*** Opening of Records for this task ***

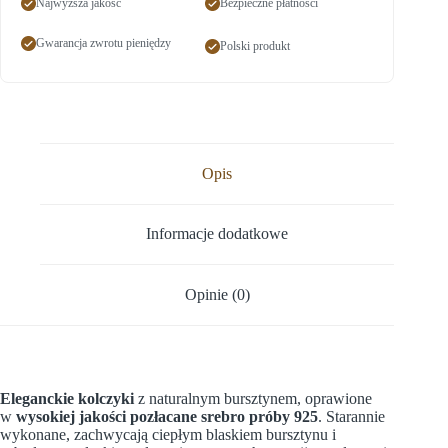
Najwyższa jakość
Bezpieczne płatności
Gwarancja zwrotu pieniędzy
Polski produkt
Opis
Informacje dodatkowe
Opinie (0)
Eleganckie kolczyki
z naturalnym bursztynem, oprawione
w
wysokiej jakości pozłacane srebro próby 925
. Starannie
wykonane, zachwycają ciepłym blaskiem bursztynu i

*** Close of Records for this task ***

:: Exercise goal ::
Print exactly the stretch of lines beginning with the one that holds "Polski produkt" and ending at the last line above.

:: Exercise answer ::
Polski produkt
Opis
Informacje dodatkowe
Opinie (0)
Eleganckie kolczyki
z naturalnym bursztynem, oprawione
w
wysokiej jakości pozłacane srebro próby 925
. Starannie
wykonane, zachwycają ciepłym blaskiem bursztynu i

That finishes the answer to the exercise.